I'm so excited, I'm so excited, I'm so excited: Ian Rankin has a new book coming out next month! Guardian preview here, "Rankin Reveals Details of New Detective", and it's a new detective since John Rebus is now retired (sob). His name is Malcolm Fox, and I can hardly wait!!!. Joy!!!
Also from The Guardian, here is a list from Marjorie Blackman of 10 of the best graphic novels. For anyone looking for some of the best graphic novels - the classics in the genre - this might be a place to begin. Which would mean myself, also, since I'm so new at reading the genre!
And here, because the Guardian seems to have some good sections for this Saturday, is a review of the very first Patricia McKillip book, the one the won the very first World Fantasy Award: The Forgotten Beasts of Eld. I read this book over 20 years ago and gave it to the only person I knew then who read fantasy, I loved it so much! It's one that's due for a reread soon, too. This is a fabulous review of a fantasy classic that I think everyone should read.
And, one of my favourite Canadian fantasy writers, Guy Gavriel Kay, has a wonderful piece on what using real-life figures in fiction might actually mean, and how fantasy is better at imagining the truth of another's life, in "Are Novelists Entitled to use Real-Life Characters?" That's the question I've been thinking over lately, wondering why I'm not drawn to the same mystery series that Bride at Bride of the Book God has been reading, Nicola Upson's new series starring Josephine Tey using her real name, Elizabeth Mackintosh. Her post is here. Kay asks, what right do we have to put words and thoughts in real-life figures' mouths and minds, when we don't know what they were thinking or feeling? I wonder, why use someone who was once alive, who doesn't really have anything to do with the story? It seems to me a failure of imagination, of cheating - it's one thing to write a biography, and make educated guesses, based on events in the person's life, their own words and possible letters etc. It is quite another to take a real person, and make them into fiction, without using them to create a new figure, which is what fiction is about. Writers take bits and pieces of the people they meet, the phrases they use, mannerisms, and put the bits together to make a new whole. To take a real person, and give them fictional thoughts and dreams - I find that disturbing. Yes, I agree with what Kay says in his article!
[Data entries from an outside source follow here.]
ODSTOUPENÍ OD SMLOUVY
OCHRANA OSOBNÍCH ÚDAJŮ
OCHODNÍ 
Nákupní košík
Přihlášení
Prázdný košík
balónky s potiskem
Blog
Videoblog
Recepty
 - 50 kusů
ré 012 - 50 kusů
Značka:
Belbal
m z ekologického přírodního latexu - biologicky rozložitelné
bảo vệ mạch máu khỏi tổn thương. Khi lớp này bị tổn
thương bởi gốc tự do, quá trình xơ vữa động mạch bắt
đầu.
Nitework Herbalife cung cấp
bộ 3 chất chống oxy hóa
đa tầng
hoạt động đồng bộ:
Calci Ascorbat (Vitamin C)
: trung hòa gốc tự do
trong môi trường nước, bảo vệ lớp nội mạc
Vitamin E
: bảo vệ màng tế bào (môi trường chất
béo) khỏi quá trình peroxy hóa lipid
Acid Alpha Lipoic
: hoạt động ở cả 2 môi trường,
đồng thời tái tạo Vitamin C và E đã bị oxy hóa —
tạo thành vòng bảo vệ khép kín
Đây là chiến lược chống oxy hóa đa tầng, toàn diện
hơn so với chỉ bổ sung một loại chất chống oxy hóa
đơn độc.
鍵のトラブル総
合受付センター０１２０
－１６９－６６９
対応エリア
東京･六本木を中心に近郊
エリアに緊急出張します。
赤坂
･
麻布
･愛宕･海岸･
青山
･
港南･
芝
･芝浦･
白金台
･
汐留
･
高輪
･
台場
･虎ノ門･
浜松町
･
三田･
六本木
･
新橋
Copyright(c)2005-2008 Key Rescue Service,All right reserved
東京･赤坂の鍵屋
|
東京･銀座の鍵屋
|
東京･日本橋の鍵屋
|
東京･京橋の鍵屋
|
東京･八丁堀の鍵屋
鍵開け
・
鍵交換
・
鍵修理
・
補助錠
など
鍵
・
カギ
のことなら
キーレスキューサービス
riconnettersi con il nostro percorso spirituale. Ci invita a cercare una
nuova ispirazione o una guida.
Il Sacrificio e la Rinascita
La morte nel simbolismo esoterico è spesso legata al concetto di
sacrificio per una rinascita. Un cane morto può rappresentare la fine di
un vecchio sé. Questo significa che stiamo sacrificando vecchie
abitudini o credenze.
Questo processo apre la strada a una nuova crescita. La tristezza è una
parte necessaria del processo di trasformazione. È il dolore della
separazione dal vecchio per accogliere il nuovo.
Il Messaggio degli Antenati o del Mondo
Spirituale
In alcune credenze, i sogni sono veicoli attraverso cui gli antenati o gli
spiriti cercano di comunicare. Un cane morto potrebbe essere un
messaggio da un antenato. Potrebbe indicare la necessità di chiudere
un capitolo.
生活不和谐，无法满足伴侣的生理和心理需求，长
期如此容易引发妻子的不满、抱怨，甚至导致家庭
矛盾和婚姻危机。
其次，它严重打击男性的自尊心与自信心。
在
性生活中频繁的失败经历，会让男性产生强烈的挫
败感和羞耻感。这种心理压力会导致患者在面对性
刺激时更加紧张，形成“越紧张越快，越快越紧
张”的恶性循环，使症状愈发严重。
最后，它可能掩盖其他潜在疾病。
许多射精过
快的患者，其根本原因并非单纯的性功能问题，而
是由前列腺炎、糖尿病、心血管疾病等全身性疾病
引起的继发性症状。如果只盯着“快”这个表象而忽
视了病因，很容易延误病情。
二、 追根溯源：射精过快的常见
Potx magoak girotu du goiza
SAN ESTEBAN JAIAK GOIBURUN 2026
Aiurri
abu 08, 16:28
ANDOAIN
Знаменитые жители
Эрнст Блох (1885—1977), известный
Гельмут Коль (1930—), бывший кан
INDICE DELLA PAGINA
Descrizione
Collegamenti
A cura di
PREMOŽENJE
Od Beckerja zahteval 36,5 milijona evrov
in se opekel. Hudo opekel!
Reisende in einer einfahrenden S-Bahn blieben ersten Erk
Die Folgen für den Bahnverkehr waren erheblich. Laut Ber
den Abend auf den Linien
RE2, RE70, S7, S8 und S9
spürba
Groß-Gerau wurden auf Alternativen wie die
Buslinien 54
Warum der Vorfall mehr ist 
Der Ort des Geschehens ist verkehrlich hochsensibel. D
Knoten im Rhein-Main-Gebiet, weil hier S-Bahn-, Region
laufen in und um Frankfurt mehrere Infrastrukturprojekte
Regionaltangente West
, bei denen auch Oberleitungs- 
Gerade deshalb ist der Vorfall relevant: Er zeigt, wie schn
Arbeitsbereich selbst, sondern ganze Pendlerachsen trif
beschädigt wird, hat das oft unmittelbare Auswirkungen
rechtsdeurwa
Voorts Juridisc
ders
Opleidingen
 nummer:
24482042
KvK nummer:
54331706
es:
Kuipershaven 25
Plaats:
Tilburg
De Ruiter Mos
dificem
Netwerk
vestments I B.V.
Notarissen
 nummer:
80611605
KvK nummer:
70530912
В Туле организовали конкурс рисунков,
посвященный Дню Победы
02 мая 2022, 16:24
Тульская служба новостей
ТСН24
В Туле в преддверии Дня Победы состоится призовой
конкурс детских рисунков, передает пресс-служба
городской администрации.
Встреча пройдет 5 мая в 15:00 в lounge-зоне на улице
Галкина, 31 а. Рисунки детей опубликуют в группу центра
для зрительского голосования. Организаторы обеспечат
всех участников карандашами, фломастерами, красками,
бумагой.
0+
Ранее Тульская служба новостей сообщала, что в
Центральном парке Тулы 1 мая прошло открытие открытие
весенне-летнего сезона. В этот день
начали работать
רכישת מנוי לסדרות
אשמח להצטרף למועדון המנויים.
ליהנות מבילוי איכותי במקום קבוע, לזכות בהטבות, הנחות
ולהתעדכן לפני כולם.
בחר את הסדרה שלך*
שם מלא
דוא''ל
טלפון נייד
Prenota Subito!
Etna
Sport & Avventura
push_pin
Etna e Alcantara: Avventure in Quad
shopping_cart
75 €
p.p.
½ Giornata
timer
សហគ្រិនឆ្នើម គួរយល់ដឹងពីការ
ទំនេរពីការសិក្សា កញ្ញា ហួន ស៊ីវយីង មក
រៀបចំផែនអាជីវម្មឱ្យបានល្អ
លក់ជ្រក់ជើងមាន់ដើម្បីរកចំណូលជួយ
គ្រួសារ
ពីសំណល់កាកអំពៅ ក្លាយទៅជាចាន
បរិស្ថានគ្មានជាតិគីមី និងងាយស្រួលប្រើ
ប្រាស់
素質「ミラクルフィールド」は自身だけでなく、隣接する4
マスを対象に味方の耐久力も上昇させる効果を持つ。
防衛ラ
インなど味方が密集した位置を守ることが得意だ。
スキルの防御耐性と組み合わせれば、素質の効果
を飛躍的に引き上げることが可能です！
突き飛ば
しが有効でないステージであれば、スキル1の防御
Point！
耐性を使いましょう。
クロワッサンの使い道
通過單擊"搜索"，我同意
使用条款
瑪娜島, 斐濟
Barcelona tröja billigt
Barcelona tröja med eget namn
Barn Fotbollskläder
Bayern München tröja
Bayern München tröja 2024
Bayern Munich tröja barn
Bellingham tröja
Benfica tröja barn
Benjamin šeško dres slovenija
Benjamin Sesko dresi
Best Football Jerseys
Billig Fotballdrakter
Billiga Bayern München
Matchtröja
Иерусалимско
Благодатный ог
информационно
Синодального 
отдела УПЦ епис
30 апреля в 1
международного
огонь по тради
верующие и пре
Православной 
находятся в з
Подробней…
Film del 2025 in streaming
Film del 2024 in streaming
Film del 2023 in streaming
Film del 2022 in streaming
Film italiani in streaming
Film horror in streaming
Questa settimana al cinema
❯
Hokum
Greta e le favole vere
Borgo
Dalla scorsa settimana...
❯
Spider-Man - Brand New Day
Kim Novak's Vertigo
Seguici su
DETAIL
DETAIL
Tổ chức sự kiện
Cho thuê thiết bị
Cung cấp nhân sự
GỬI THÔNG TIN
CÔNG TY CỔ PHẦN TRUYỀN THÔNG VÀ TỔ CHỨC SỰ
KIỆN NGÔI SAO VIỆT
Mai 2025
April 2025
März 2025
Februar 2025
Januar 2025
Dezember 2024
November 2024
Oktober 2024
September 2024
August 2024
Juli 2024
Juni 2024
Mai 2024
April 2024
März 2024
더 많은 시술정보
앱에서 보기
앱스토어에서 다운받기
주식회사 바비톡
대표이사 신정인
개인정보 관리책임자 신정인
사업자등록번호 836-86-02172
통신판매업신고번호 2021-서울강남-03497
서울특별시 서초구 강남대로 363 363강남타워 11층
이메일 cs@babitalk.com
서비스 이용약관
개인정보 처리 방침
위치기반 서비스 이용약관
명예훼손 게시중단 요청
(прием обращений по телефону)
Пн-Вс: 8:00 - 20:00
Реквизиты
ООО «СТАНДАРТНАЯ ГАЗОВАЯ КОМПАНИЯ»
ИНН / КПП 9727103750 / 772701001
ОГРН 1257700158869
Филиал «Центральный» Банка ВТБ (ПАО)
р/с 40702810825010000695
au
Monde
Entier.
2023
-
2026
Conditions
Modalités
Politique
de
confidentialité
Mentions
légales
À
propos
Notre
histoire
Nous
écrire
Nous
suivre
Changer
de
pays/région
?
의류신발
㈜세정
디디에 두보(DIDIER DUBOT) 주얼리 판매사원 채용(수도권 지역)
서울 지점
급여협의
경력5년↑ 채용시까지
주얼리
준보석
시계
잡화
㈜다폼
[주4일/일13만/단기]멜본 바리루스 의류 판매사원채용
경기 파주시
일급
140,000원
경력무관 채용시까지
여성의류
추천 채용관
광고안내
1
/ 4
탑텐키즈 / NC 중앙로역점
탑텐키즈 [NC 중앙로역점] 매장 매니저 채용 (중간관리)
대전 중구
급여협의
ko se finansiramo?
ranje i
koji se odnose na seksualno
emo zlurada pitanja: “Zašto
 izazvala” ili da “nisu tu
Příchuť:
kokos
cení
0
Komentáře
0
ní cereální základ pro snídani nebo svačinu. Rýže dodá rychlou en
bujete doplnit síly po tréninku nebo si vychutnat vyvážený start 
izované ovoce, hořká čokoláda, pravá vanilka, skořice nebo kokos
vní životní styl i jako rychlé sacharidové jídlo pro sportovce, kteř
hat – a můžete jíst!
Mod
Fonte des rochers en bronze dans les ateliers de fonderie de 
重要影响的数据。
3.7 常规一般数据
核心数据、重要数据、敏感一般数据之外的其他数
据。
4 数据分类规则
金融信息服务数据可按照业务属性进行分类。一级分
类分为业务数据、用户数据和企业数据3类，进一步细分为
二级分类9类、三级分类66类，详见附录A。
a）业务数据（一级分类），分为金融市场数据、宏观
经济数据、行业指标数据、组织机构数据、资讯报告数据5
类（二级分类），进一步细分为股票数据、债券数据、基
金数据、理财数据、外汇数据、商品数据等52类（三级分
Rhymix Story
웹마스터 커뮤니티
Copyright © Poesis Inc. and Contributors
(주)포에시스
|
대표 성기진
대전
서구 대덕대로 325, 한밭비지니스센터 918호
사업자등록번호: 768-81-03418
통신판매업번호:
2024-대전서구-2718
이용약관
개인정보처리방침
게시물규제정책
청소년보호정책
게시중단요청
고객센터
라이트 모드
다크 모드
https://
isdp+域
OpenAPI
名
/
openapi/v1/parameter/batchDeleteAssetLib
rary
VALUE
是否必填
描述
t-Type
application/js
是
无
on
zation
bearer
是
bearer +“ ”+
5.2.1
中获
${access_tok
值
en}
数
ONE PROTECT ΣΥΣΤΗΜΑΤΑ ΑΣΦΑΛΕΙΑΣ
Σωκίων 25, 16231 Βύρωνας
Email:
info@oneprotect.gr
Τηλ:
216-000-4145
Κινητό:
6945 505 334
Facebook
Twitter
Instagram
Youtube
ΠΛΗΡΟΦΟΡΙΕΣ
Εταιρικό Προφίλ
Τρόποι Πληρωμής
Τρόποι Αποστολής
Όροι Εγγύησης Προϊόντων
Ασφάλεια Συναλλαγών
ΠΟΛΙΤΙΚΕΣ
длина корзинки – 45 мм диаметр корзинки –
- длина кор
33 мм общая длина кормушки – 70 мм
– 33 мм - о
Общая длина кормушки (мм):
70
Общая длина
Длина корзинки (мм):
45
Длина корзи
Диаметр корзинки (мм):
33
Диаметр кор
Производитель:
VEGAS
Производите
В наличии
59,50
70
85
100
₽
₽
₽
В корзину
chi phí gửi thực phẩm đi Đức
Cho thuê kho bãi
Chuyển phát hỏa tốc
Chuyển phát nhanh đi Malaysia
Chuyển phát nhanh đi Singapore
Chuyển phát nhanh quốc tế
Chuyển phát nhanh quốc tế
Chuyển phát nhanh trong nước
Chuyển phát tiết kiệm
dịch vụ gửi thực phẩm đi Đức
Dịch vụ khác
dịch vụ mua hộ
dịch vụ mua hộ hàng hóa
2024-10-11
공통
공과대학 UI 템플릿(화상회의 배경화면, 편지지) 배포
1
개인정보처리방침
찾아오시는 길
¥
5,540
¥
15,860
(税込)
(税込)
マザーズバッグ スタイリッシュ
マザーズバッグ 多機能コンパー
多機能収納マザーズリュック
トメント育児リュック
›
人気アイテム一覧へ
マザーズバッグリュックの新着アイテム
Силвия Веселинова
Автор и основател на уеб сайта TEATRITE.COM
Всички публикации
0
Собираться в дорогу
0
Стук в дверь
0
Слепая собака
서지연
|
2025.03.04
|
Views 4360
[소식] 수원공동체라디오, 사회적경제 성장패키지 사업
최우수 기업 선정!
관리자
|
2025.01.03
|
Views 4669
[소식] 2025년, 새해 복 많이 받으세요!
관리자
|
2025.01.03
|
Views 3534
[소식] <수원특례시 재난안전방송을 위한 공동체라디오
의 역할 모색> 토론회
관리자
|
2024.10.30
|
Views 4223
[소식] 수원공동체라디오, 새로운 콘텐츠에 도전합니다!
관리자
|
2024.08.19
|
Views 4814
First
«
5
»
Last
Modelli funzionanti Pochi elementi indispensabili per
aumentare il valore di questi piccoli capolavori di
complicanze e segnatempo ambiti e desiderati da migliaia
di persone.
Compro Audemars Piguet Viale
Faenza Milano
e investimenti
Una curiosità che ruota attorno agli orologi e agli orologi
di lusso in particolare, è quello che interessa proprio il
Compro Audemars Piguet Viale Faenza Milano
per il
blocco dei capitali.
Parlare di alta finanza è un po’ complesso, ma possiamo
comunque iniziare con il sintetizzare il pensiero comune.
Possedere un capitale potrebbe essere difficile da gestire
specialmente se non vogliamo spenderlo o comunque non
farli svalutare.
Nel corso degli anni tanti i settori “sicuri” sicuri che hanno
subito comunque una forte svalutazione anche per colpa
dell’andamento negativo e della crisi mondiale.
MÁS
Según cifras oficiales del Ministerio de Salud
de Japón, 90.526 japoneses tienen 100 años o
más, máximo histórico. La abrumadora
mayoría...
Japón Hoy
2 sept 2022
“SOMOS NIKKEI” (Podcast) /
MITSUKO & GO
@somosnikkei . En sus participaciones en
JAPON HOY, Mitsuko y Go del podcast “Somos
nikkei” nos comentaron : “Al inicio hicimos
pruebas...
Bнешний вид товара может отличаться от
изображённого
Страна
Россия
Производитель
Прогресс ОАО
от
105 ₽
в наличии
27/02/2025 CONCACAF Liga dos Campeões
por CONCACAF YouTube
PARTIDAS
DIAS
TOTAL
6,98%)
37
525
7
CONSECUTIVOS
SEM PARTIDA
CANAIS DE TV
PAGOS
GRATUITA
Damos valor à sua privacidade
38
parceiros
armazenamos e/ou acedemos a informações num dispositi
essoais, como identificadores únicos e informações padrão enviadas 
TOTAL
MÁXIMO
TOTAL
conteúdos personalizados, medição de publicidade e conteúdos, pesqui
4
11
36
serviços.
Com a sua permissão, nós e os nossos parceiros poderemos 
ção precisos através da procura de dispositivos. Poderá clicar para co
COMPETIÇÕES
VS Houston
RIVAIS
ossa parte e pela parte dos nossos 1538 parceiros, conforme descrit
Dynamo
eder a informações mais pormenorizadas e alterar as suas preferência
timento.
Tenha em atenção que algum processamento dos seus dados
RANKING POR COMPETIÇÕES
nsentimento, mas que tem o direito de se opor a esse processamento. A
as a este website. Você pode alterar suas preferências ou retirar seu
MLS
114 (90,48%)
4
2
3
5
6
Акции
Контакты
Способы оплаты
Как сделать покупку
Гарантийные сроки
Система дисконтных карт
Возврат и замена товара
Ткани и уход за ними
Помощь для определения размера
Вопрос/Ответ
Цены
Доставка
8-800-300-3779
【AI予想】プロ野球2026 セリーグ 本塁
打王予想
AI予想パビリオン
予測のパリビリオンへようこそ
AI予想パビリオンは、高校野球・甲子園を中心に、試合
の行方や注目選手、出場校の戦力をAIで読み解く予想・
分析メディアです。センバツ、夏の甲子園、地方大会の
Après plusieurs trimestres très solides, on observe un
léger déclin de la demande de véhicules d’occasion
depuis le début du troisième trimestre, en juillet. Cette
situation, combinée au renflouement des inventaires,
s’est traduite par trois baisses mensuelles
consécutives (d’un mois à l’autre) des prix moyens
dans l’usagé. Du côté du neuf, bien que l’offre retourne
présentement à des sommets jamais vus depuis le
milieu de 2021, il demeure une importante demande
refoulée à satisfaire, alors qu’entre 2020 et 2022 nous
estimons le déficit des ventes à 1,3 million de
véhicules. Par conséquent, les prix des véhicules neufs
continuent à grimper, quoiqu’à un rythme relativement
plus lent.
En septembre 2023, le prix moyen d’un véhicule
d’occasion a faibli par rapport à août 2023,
What about you, dear reader? Are you drawn to books that feature real people in fictional settings? Do you think this is an honest way to tell a story? And yes, that means I am criticizing Joyce Carol Oates' book Blonde, without ever having read it. And it does bother me that I am even forced to make this kind of choice in my reading.
Don't get me wrong, I enjoy biographies and history! I think I am concerned about the invasion of the person. Unless a writer specifically aims his arrow at a person by making them into a badly-disguised character, which we all know has happened! - I think that people are entitled to their privacy. I really enjoyed Josephine Tey's most famous work, The Daughter of Time, but I'm not sure I like her as the star of a mystery series she isn't writing herself. It's the continued line of blurring of reality that James Frey laid wide open with his biography that turned out to be a little bit untrue. Somehow, Kay says, we are left with almost no privacy at all. I would add, we don't know what is true any more, not really, not if we are putting words and ideas in people who were alive once, ideas they never would have had. And to be honest, this is the reason why I haven't picked up Laurie King's reworking of Sherlock Holmes with Mary Russell. I read most of Sherlock Holmes while a teenager, and I must have imbibed a sense that Sherlock Holmes was wary around women, and didn't think of them as equals. I have tried to imagine Sherlock Holmes sparring with a woman, and while I can see the appeal - he is so darned intelligent, and wouldn't we love to be the woman who is intelligent enough for him? - I don't see him as ever in domestic bliss. I can't read the Mary Russell series (even though I really like anything else Laurie King has written!) because she has changed a literary figure into something he's not. She may have made it better, but that wasn't how Doyle originally wrote him, and so he had something different in mind. I can't help asking, why didn't Ms King make a character similar to Sherlock, invent a male character that was better than Sherlock?
So what right do writers have to change other works, and what right do they have to use real people in fictionalize works where their words and actions are not real?
Let me know if you have any thoughts, or if you care - I'm curious, and very interested to see if I am the only one (well, other than Mr Kay!) who does think it's important. (Sorry here to Bride, who really likes what Upson has done to the real-life people Josephine Tey and her friend Archie Penrose in the series!!!) See? It's not an easy topic, and no one will agree completely, but I'd really like to know if it's important to you or not, dear Gentle Reader.
I hope you have a happy Friday with a good book!